━━━━━ Dataset content ━━━━━
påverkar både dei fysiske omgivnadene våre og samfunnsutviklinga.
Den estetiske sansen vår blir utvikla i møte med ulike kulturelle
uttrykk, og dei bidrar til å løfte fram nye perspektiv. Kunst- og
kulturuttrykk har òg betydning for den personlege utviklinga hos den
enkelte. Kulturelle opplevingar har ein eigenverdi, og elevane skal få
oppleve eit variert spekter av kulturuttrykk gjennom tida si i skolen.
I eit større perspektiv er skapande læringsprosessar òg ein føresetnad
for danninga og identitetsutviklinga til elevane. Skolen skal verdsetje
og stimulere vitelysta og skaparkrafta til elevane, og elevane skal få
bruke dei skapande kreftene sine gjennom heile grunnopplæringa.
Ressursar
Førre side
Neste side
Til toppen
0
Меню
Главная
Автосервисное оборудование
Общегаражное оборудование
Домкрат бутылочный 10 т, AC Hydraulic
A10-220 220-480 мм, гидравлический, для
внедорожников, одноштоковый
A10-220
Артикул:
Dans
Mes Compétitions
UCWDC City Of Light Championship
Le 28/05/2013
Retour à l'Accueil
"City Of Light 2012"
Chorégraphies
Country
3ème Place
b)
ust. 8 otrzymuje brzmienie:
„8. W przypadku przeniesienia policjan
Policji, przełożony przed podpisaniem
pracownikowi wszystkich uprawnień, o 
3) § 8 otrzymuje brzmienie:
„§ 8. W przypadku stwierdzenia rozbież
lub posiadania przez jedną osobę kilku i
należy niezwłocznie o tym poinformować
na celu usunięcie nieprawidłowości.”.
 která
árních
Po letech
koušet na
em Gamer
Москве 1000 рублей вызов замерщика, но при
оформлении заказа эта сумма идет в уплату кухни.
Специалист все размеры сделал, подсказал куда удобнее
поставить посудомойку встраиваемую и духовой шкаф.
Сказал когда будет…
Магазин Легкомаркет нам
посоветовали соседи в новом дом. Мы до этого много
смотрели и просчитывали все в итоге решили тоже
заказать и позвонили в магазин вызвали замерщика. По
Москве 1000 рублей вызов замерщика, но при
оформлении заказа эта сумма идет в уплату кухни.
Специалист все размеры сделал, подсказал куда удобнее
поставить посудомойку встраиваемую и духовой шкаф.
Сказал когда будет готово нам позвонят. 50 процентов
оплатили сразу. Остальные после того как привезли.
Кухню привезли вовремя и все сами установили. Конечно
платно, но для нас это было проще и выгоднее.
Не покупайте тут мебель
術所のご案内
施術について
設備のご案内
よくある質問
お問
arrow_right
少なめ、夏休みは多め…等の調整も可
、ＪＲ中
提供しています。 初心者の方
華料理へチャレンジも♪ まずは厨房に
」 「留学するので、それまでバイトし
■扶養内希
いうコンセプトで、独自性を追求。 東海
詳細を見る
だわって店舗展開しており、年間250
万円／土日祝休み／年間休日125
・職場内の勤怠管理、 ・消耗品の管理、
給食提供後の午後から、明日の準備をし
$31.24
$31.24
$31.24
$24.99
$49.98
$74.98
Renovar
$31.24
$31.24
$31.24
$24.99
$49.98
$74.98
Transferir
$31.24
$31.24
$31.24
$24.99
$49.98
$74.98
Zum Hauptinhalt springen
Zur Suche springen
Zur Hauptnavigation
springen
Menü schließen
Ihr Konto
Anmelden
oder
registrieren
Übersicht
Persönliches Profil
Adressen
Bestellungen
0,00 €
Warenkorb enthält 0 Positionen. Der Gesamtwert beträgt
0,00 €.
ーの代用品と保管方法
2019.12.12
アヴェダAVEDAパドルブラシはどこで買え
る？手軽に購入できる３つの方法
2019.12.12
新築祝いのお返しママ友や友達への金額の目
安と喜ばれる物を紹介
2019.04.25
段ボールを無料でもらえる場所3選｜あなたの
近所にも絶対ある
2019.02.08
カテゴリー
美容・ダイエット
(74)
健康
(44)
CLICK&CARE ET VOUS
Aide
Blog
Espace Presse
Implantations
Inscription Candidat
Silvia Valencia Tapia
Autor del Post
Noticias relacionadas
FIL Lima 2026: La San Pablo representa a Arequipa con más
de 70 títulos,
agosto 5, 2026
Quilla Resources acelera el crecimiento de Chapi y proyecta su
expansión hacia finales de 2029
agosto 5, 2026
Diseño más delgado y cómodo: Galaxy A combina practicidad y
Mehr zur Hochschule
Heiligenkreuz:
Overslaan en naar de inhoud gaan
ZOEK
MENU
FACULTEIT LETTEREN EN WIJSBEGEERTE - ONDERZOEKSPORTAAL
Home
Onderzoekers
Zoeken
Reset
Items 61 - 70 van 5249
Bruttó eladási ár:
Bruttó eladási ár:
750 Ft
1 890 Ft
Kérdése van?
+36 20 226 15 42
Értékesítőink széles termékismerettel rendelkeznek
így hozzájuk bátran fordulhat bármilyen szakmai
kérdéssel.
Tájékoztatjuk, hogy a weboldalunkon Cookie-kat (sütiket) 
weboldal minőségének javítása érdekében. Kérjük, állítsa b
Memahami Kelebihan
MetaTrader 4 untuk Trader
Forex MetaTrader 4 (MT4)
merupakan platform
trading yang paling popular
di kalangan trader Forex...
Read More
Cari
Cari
━━━━━
About this task -
Show every line of the data that includes the string "skapande".

Exercise output -
I eit større perspektiv er skapande læringsprosessar òg ein føresetnad
bruke dei skapande kreftene sine gjennom heile grunnopplæringa.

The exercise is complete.